No caso do discurso de ódio há, em geral, uma nítida ultrapassagem dos limites impostos ao exercício do direito à livre expressão e, por consequência, uma potencial violação a direitos fundamentais, quer os inerentes a personalidade, quer os de ordem econômica ou política, já que neste caso o interlocutor manifesta sua opinião sobre qualquer tema com palavras que expressem ódio a determinadas pessoas ou grupo de pessoas, geralmente expressões negativas sobre etnia, raça, religião, gênero, orientação sexual e outras características.
E assim, no que concerne às fake news, o direito tem um grande problema a enfrentar e que se consubstancia na imposição de limite à liberdade de expressão, quando o exercício desse direito opera a difusão em massa de falsas informações pela internet. Seria possível falar -se em uma liberdade de expressão de falsidades?

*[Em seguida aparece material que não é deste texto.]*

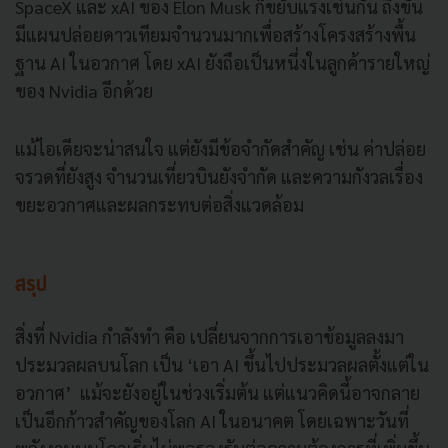
SpaceX และ xAI ของ Elon Musk ก็ขยับแรงเช่นกัน ถึงขั้น
มีแผนปล่อยดาวเทียมจำนวนมากเพื่อสร้างโครงสร้างพื้น
ฐาน AI ในอวกาศ โดย xAI ยังถือเป็นหนึ่งในลูกค้ารายใหญ่
ของ Nvidia อีกด้วย
แม้ไอเดียจะน่าสนใจ แต่ยังมีข้อจำกัดสำคัญ เช่น ค่าปล่อย
จรวดที่ยังสูง จำนวนเที่ยวบินยังจำกัด และความกังวลเรื่อง
ขยะอวกาศและผลกระทบต่อสิ่งแวดล้อม
สรุป
สิ่งที่ Nvidia กำลังทำ คือ เปลี่ยนจากการเอาข้อมูลลงมา
ประมวลผลบนโลก เป็น ‘เอา AI ขึ้นไปประมวลผลตั้งแต่ใน
อวกาศ’ แม้จะยังอยู่ในช่วงเริ่มต้น แต่แนวคิดนี้อาจกลาย
เป็นอีกก้าวสำคัญของโลก AI ในอนาคต โดยเฉพาะวันที่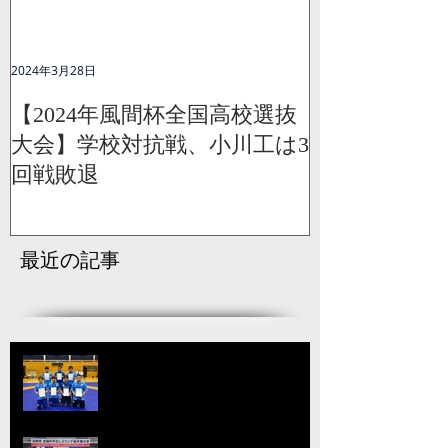
2024年3月28日
【2024年風間杯全国高校選抜
大会】学校対抗戦、小川工は3
回戦敗退
最近の記事
【国スポ】出場選手決定！青森の
本大会へ向けて挑戦が始まる
宇城アローレスリングクラブの市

Independentemente do sentido que se dê à liberdade de expressão, isto é, se uma concepção instrumental ou uma concepção constitutiva, é possível deduzir-se que a resposta é negativa.

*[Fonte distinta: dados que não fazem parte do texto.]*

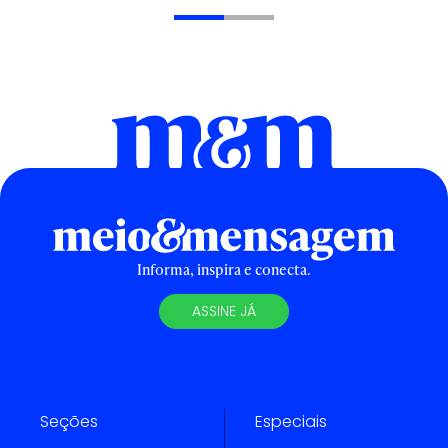
Informa, inspira e conecta.
ASSINE JÁ
Seções
Especiais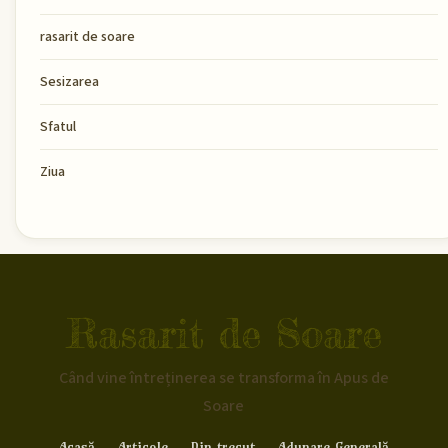
rasarit de soare
Sesizarea
Sfatul
Ziua
Rasarit de Soare
Când vine întreținerea se transforma în Apus de
Soare
Acasă
Articole
Din trecut
Adunare Generală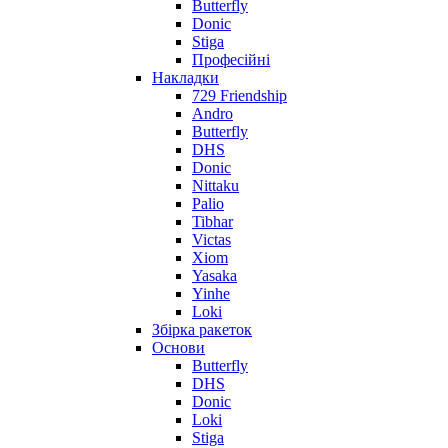
Butterfly
Donic
Stiga
Професійні
Накладки
729 Friendship
Andro
Butterfly
DHS
Donic
Nittaku
Palio
Tibhar
Victas
Xiom
Yasaka
Yinhe
Loki
Збірка ракеток
Основи
Butterfly
DHS
Donic
Loki
Stiga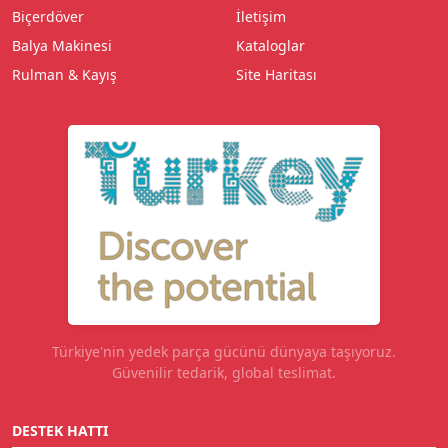
Biçerdöver
İletişim
Balya Makinesi
Kataloglar
Rulman & Kayış
Site Haritası
Türkiye'nin yedek parça gücünü dünyaya taşıyoruz.
Güvenilir tedarik, global teslimat.
DESTEK HATTI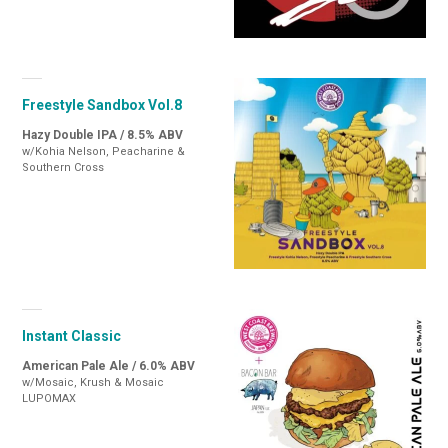
Freestyle Sandbox Vol.8
Hazy Double IPA / 8.5% ABV
w/Kohia Nelson, Peacharine &
Southern Cross
Instant Classic
American Pale Ale / 6.0% ABV
w/Mosaic, Krush & Mosaic
LUPOMAX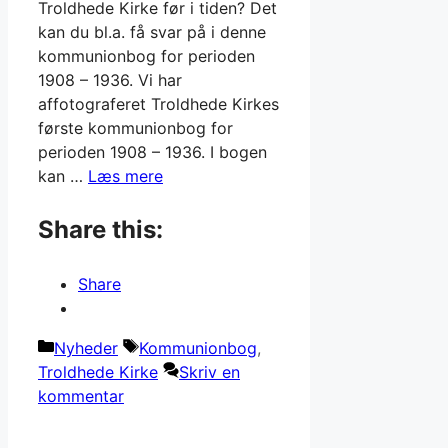
Troldhede Kirke før i tiden? Det
kan du bl.a. få svar på i denne
kommunionbog for perioden
1908 – 1936. Vi har
affotograferet Troldhede Kirkes
første kommunionbog for
perioden 1908 – 1936. I bogen
kan …
Læs mere
Share this:
Share
Kategorier
Tags
Nyheder
Kommunionbog
,
Troldhede Kirke
Skriv en
kommentar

O fato é que, de uma ou outra maneira, não se pode admitir a circulação de falsas informações como concretização do exercício de um direito à liberdade de expressão.
Na União Europeia, ao contrário do que acontece nos Estados Unidos, as atividades se desenvolvem segundo as leis do mercado, porém a regulação estatal se mostra presente quando há necessidade de proteção à pessoa nos mais diversos aspectos, não apenas quanto à liberdade de expressão.

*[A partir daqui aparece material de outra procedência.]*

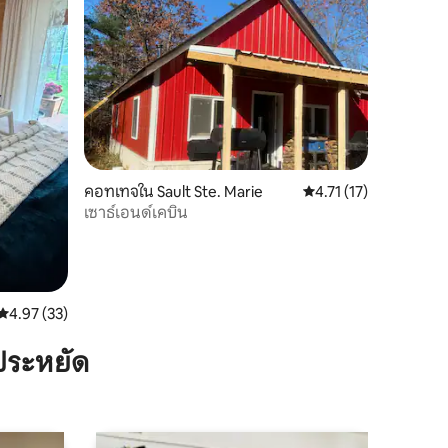
คอทเทจใน Sault Ste. Marie
คะแนนเฉลี่ย 4.71 จาก 5,
4.71 (17)
เซาธ์เอนด์เคบิน
คะแนนเฉลี่ย 4.97 จาก 5, 33 รีวิว
4.97 (33)
ประหยัด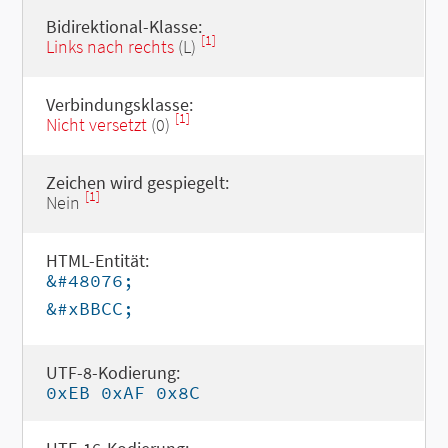
Bidirektional-Klasse:
[1]
Links nach rechts
(L)
Verbindungsklasse:
[1]
Nicht versetzt
(0)
Zeichen wird gespiegelt:
[1]
Nein
HTML-Entität:
&#48076;
&#xBBCC;
UTF-8-Kodierung:
0xEB 0xAF 0x8C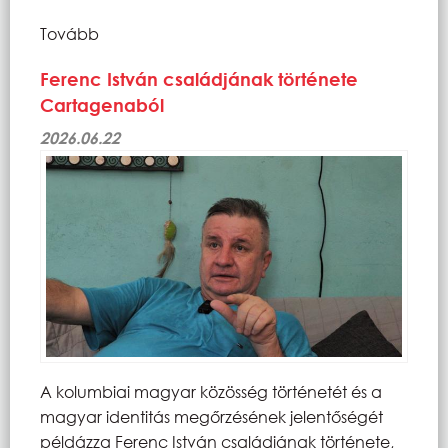
Tovább
Ferenc István családjának története
Cartagenaból
2026.06.22
A kolumbiai magyar közösség történetét és a
magyar identitás megőrzésének jelentőségét
példázza Ferenc István családjának története,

A tendência mundial vem sendo a formação de um consenso quanto à regulação da internet de uma forma geral e ela é necessária para a garantia de direitos aos usuários.
No que diz respeito mais especificamente às redes sociais, é preciso que o país assuma posição mais firme quanto ao modelo de regulação a ser adotado, embora haja no sistema normativa suficiente à garantia dos direitos fundamentais das pessoas e à manutenção e higidez dos valores inerentes ao Estado democrático de direito frente à liberdade de expressão.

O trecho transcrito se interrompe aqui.